Republicans are starting the new Congress by attacking Social Security funding through a subtle, obscure policy measure buried in the gigantic bill that establishes parliamentary rules for the new session.
The rules measure, passed late Tuesday after other day-one business like formal swearing-in ceremonies for members were completed, escalates the threat of a significant cut to Social Security Disability Insurance (SSDI) within the next two years. The measure bans a common accounting technique that the people who manage Social Security funding have used many times in the past to prevent benefit cuts. The two funds that comprise the Social Security system have essentially borrowed from one another as necessary over the years to ensure that benefits can be paid in full each year. SSDI, which is the primary program for providing federal benefits to people unable to work due to disability, is projected to hit a shortfall in late 2016. Reallocating revenue from the much larger Social Security retirement benefits fund to SSDI would cover the shortfall, and trust fund managers have performed such reallocations 11 times since the late 1950s.

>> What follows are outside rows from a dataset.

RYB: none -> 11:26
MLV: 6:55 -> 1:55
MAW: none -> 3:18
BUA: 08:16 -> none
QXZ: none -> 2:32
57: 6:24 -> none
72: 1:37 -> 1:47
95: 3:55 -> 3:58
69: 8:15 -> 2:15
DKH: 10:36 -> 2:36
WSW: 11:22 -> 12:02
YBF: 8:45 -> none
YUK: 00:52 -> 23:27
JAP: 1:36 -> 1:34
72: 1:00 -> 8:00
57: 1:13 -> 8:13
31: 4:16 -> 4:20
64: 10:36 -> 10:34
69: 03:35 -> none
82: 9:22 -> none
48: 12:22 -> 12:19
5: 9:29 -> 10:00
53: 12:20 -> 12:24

But the Republican rules package prohibits Congress from authorizing such a transfer. That will force a showdown over how to finance disability benefits sometime in the next two years, with the threat of a nearly 20 percent cut to SSDI payments looming over the debate. The measure was overshadowed in the news by a separate rules package measure that threatens to rig the legislative process in favor of trickle-down tax policy, until the beginning of this week when critics began to decry the change.

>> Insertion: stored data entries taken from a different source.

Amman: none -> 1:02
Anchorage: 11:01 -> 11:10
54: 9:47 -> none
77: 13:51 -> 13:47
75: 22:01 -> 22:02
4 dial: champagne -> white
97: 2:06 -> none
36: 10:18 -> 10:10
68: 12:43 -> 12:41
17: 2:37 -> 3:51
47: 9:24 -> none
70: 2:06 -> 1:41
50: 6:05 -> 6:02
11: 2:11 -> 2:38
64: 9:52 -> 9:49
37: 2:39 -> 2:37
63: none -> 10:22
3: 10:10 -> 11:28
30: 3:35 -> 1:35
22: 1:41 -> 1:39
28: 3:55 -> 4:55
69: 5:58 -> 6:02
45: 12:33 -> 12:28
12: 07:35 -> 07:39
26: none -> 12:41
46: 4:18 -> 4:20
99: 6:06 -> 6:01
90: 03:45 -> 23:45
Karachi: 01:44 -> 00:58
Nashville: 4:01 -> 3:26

The Center on Budget and Policy Priorities called the rule an “attempt to pit retirement and disability beneficiaries against each other” that misrepresents how the two funds operate, and pointed out that the only reason SSDI is in funding trouble next year is that it got short-changed by the past two reallocations of funding between disability and retirement benefits. Sen. Elizabeth Warren (D-MA) accused the GOP of “inventing a Social Security crisis that will threaten benefits for millions & put our most vulnerable at risk.” Sen. Sherrod Brown (D-OH) called it “a dangerous new rule” that will “set the stage to cut benefits for seniors and disabled Americans,” and pointed out that reallocating funds between the accounts is so uncontroversial that President Reagan oversaw four of the 11 times it has been done in the past.
Rep. Tom Reed (R-NY), who is taking credit for engineering the rules change, has received significant campaign financing from at least one well-heeled conservative supporter of cutting Social Security. Reed has gotten over $134,000 in contributions from people tied to vulture capitalist Paul Singer’s firm Elliott Management, according to the Center for Responsive Politics. Singer is most famous for his battle to force the nation of Argentina to prioritize debt payments to Elliott Management over public expenditures for its 41 million citizens. But the generous Republican donor is also a sharp critic of American government spending and has called for cutting benefits in Social Security, Medicare, and Medicaid.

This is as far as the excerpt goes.